Let $R$ be a commutative Noetherian ring, $\mathfrak{a}$ an ideal of $R, M$ and N be two finitely generated $R$-modules. Let $t$ be a positive integer. We prove that if $R$ is local with maximal ideal $\mathfrak{m}$ and $M \otimes_R N$ is of finite length then $H^t_{\mathfrak{m}}(M,N)$ is of finite length for all $t \geq 0$ and
$$l_R(H^t_{\mathfrak{m}}(M,N))\leq \sum\limits_{i=0}^tl_R(\mathrm{Ext}_R^i(M,H^{t-i}_{\mathfrak{m}}(N))).$$

This yields $l_R(H^t_{\mathfrak{m}}(M,N))=l_R(\mathrm{Ext}^t_R(M,N))$.

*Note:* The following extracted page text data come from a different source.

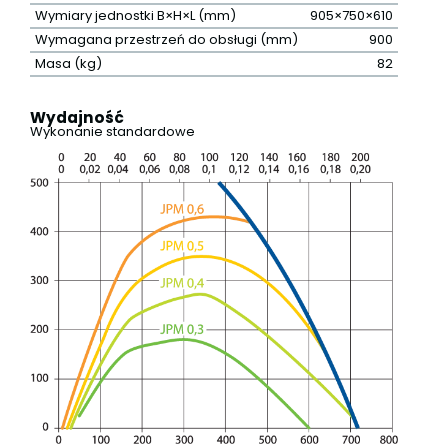
Wymiary jednostki B×H×L (mm)
905×750×610
Wymagana przestrzeń do obsługi (mm)
900
Masa (kg)
82
Wydajność
Wykonanie standardowe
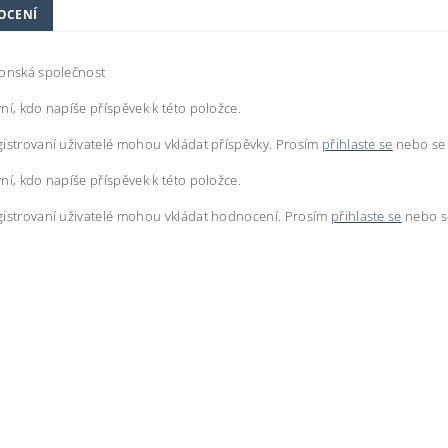
OCENÍ
ponská společnost
ní, kdo napíše příspěvek k této položce.
istrovaní uživatelé mohou vkládat příspěvky. Prosím
přihlaste se
nebo s
ní, kdo napíše příspěvek k této položce.
istrovaní uživatelé mohou vkládat hodnocení. Prosím
přihlaste se
nebo 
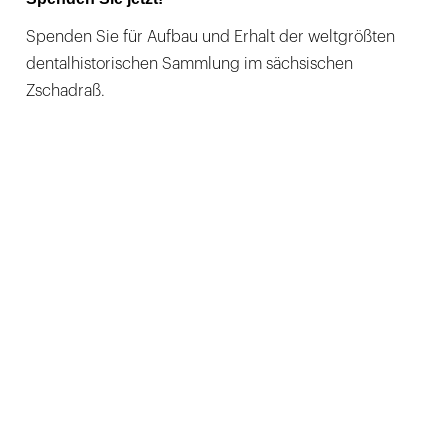
Spenden Sie für Aufbau und Erhalt der weltgrößten
dentalhistorischen Sammlung im sächsischen
Zschadraß.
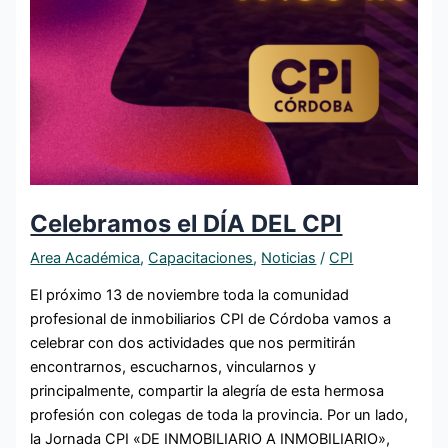
Celebramos el DÍA DEL CPI
Area Académica
,
Capacitaciones
,
Noticias
/
CPI
El próximo 13 de noviembre toda la comunidad
profesional de inmobiliarios CPI de Córdoba vamos a
celebrar con dos actividades que nos permitirán
encontrarnos, escucharnos, vincularnos y
principalmente, compartir la alegría de esta hermosa
profesión con colegas de toda la provincia. Por un lado,
la Jornada CPI «DE INMOBILIARIO A INMOBILIARIO»,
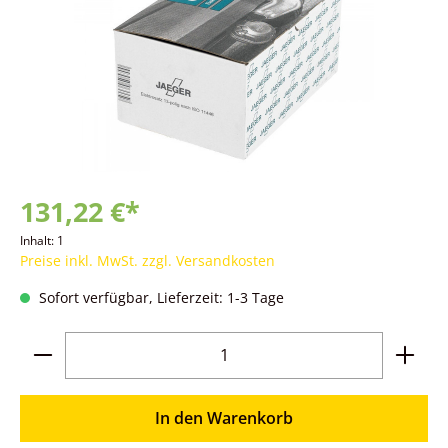
131,22 €*
Inhalt:
1
Preise inkl. MwSt. zzgl. Versandkosten
Sofort verfügbar, Lieferzeit: 1-3 Tage
Produkt Anzahl: Gib den gewünschten Wer
In den Warenkorb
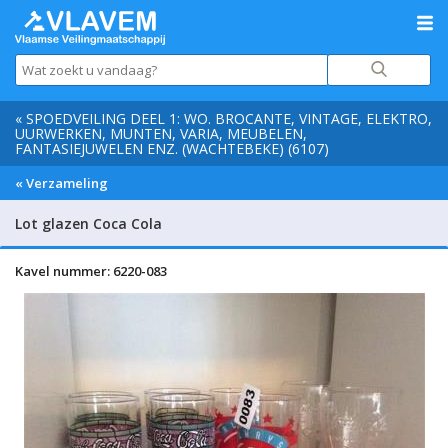
« SPOEDVEILING DEEL 1: WO. BROCANTE, VINTAGE, ELEKTRO,
UURWERKEN, MUNTEN, VARIA, MEUBELEN,
FANTASIEJUWELEN ENZ. (WACHTEBEKE) (6107)
« Verzameling
Lot glazen Coca Cola
Kavel nummer: 6220-083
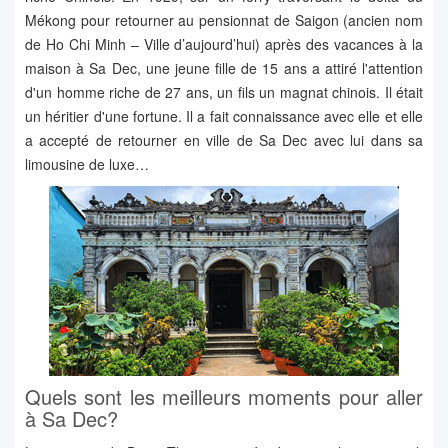
Mékong pour retourner au pensionnat de Saigon (ancien nom
de Ho Chi Minh – Ville d’aujourd’hui) après des vacances à la
maison à Sa Dec, une jeune fille de 15 ans a attiré l'attention
d'un homme riche de 27 ans, un fils un magnat chinois. Il était
un héritier d'une fortune. Il a fait connaissance avec elle et elle
a accepté de retourner en ville de Sa Dec avec lui dans sa
limousine de luxe…
Quels sont les meilleurs moments pour aller
à Sa Dec?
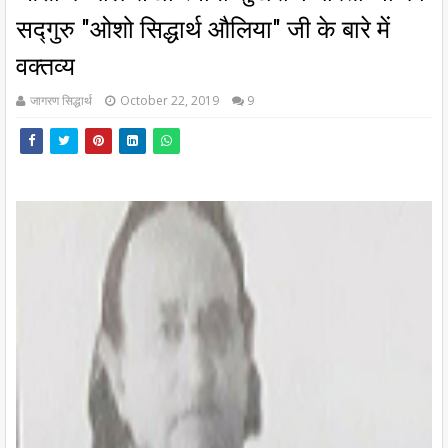
सद्गुरु "ओशो सिद्धार्थ औलिया" जी के बारे में
वक्तव्य
जागरण सिद्धार्थ
October 22, 2019
9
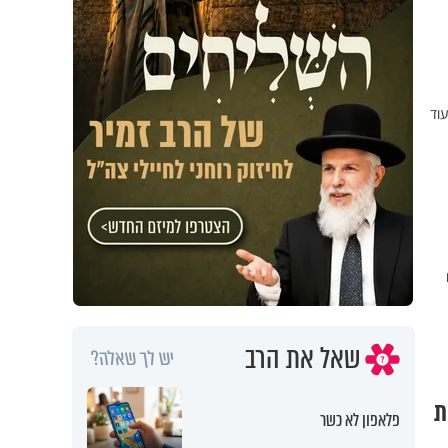
עוד
שאל את הרב
יש לך שאלה?
ת
פלאפון לא כשר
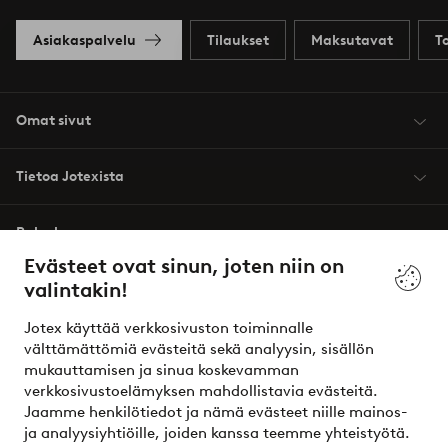
Asiakaspalvelu
Tilaukset
Maksutavat
T
Omat sivut
Tietoa Jotexista
Palvelumme
Evästeet ovat sinun, joten niin on
valintakin!
Ehdot
Jotex käyttää verkkosivuston toiminnalle
Ystävät
välttämättömiä evästeitä sekä analyysin, sisällön
mukauttamisen ja sinua koskevamman
verkkosivustoelämyksen mahdollistavia evästeitä.
Jaamme henkilötiedot ja nämä evästeet niille mainos-
Turvalliset maksut – maksa nyt tai erissä
ja analyysiyhtiöille, joiden kanssa teemme yhteistyötä.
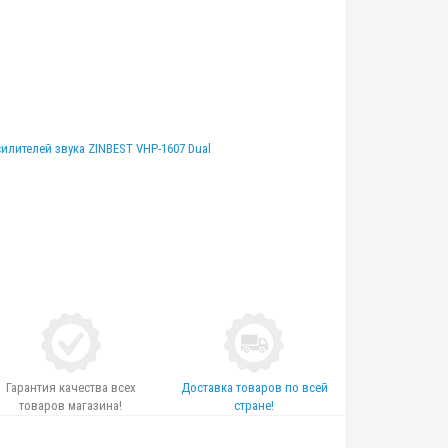
илителей звука ZINBEST VHP-1607 Dual
Гарантия качества всех
Доставка товаров по всей
товаров магазина!
стране!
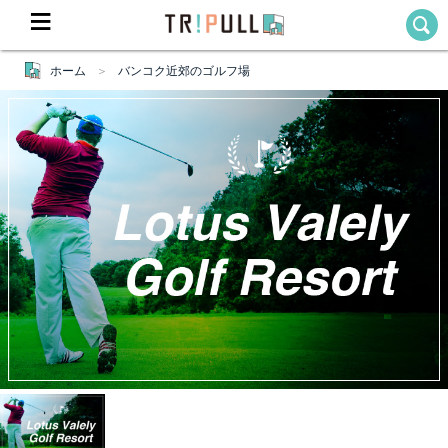
ホーム
バンコク近郊のゴルフ場
Home
ホーム
Destination
目的地から探す
Theme
テーマから探す
Blog
TRIPULLブログ
About
私たちについて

Additionally, we show that $\mathrm{Ext}^i_R(R/\mathfrak{a},N)$ is Artinian for all $i \leq t$ if and only if $H^i_{\mathfrak{a}}(M,N)$ is Artinian for all $i \leq t$. Moreover, we show that whenever $\dim(R/\mathfrak{a}) = 0$ then $H^t_{\mathfrak{a}}(M,N)$ is Artinian for all $t \geq 0$.